Kristian Zhelyazkov is a developer at SAP working on Gardener, the SAP-driven Kubernetes-as-a-service open source project. In this guest blog post, he explains why the project is moving its logging stack to Loki.
Gardener delivers fully managed Kubernetes clusters as a service and provides a fully validated extensibility framework that can be adjusted to any programmatic cloud or infrastructure provider.
Gardener’s main principle is to leverage Kubernetes concepts for all of its tasks.
In essence, Gardener is an extension API server that comes along with a bundle of custom controllers. It introduces new API objects in an existing Kubernetes cluster (which is called the garden cluster) to manage end-user Kubernetes clusters (called shoot clusters).
These shoot clusters are described via declarative cluster specifications, which are observed by the controllers, and their control planes are hosted on dedicated seed clusters. They bring up the clusters, reconcile their state, perform automated updates, and make sure they are always up and running.

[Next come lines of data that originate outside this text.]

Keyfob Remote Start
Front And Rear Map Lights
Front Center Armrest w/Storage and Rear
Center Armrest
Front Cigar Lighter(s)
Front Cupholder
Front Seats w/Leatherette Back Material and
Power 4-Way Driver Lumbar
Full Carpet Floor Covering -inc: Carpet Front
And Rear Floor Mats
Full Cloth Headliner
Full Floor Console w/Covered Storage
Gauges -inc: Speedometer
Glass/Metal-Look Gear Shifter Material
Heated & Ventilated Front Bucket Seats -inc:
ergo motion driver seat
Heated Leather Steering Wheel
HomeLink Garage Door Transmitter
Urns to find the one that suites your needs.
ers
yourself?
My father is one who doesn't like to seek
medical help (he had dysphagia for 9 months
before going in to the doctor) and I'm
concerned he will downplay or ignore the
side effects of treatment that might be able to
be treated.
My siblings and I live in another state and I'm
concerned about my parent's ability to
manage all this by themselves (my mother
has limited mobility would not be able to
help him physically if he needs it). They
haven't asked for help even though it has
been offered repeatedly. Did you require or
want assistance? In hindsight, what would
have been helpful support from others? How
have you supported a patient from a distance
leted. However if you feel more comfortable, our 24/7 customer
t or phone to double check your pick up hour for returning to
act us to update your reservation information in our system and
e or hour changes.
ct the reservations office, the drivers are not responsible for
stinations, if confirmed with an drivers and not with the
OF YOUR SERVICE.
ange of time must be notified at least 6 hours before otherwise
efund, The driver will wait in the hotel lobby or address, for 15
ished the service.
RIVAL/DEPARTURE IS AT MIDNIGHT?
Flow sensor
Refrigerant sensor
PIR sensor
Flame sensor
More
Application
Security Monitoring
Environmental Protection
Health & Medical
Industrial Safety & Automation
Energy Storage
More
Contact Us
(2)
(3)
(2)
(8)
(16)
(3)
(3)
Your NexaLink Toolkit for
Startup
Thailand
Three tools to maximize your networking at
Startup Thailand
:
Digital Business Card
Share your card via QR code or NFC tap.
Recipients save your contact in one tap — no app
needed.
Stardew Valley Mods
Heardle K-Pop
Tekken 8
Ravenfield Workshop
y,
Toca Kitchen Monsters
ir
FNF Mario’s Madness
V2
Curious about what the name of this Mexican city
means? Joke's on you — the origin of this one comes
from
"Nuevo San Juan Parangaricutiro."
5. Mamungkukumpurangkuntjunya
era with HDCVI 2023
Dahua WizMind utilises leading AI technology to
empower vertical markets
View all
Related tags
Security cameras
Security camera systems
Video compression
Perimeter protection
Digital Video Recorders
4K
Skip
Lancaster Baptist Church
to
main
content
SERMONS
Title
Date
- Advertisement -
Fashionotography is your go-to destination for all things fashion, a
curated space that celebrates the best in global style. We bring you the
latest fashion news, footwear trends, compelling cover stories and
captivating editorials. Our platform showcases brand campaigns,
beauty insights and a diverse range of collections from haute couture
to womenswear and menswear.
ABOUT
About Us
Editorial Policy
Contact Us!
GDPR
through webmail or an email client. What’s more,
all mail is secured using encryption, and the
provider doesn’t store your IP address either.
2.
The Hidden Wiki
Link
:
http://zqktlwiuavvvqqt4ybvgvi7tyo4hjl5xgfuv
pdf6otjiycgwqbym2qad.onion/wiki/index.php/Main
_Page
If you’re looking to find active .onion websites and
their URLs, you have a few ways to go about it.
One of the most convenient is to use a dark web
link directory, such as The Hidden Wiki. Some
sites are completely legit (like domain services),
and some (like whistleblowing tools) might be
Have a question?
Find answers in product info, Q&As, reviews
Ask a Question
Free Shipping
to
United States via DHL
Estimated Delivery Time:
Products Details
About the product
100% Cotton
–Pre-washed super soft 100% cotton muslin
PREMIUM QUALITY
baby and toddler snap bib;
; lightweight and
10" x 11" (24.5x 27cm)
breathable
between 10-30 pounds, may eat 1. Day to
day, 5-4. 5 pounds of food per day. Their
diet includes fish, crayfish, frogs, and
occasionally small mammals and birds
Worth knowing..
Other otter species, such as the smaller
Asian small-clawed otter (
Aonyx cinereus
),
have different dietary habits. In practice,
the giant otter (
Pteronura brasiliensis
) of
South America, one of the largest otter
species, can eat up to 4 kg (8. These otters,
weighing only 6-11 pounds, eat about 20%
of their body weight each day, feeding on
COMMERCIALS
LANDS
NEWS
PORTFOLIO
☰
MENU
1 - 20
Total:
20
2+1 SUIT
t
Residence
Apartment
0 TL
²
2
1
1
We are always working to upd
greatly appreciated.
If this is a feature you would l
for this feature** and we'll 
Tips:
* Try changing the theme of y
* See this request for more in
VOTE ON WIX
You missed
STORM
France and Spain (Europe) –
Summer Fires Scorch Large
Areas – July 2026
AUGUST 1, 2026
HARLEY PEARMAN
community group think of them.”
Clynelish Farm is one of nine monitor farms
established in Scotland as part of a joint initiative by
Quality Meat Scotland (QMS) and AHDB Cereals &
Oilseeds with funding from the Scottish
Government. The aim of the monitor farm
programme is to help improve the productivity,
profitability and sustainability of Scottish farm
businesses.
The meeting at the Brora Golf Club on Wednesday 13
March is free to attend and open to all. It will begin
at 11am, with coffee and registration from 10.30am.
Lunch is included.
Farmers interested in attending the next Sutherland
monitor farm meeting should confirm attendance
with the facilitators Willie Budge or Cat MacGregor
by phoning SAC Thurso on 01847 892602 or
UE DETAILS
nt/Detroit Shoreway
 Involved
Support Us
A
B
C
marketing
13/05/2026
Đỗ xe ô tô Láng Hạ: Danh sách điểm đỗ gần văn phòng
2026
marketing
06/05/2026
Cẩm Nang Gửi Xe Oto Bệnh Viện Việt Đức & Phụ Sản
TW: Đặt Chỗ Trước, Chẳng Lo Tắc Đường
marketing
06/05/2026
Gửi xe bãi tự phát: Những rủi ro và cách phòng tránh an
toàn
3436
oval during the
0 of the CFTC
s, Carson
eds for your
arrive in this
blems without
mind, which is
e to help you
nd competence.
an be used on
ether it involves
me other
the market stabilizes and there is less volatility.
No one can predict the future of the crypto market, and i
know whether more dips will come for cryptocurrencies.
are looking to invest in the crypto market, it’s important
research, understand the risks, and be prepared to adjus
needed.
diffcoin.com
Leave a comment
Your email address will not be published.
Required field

Gardener manages thousands of Kubernetes clusters around the globe for all of SAP’s development, quality, as well as internal and external production requirements. It also serves other community members (PingCAP, FI-TS, and more) as their multi-cloud orchestration tool of choice.
Gardener provides an automatically created and configured logging stack for each cluster. The end user has access to the logs from control plane components like
kube-scheduler via automatically created Grafana dashboards.
Gardener clusters come with a monitoring and logging stack for the control planes of these clusters. While the monitoring stack is straightforward, the logging stack was more of a challenge, as it had to come with these requirements:
Resource efficient (CPU, memory)
Secure and reliable
Multi-tenant (per cluster)
Dynamic vertical scaling
The old logging architecture
Two middle layer components (Fluentd and Elasticsearch) made it difficult to trace an issue.
Elasticsearch is a heavyweight Java application for which performing dynamic vertical scaling is really hard.
High resource consumption for Fluentd.
Using Grafana as monitoring UI and Kibana as logging UI is not optimal from a usability point of view.
How we found a better solution with Loki
Two years ago, colleagues from the Gardener team attended KubeCon North America and saw a presentation about Loki. They liked what they saw and shared their impressions with the team. After some more discussions and research, we decided to start using Loki in Gardener.
For each Kubernetes cluster, Gardener keeps logs for its control plane in a separate Loki instance. Each Loki instance has 30 GB of storage with a retention policy of two weeks. We need these 30 GB to be enough for keeping the logs for two weeks for the control plane.
I have tested Loki for the past month with my local setup, which keeps logs for one control plane (one Loki instance), and it worked well. The logs storage was around 10 GB for two weeks.
In the future, I would like Loki to have a retention based on the volume. Currently, if the volume (30 GB) is filled and the logs are one week old, the Loki will crash because it will not be able to consume more logs. It would be good if hitting this limit triggers deletion of the oldest logs. (Editor’s note: There’s an open issue addressing this.)
Gardener’s new logging stack architecture
Fluentd was replaced by the Fluent Bit Golang plugin, which dynamically serves the log messages to the right Loki instance.
It is really easy to scale Loki vertically.
There is one harmonized monitoring and logging UI (Grafana), so that the metrics and the logs are in one place. We have a Prometheus, and it scrapes metrics from Loki. For now, we have only one alert, for Up/Down.
This stack requires a lot fewer resources (CPU, memory) compared to the previous (EFFK) stack.
There is an open pull request for adding the new logging stack to Gardener’s repo. I recently presented it at Gardener’s community meeting, and everyone was happy with the preliminary results. Now we are just waiting for it to be deployed on our production landscapes.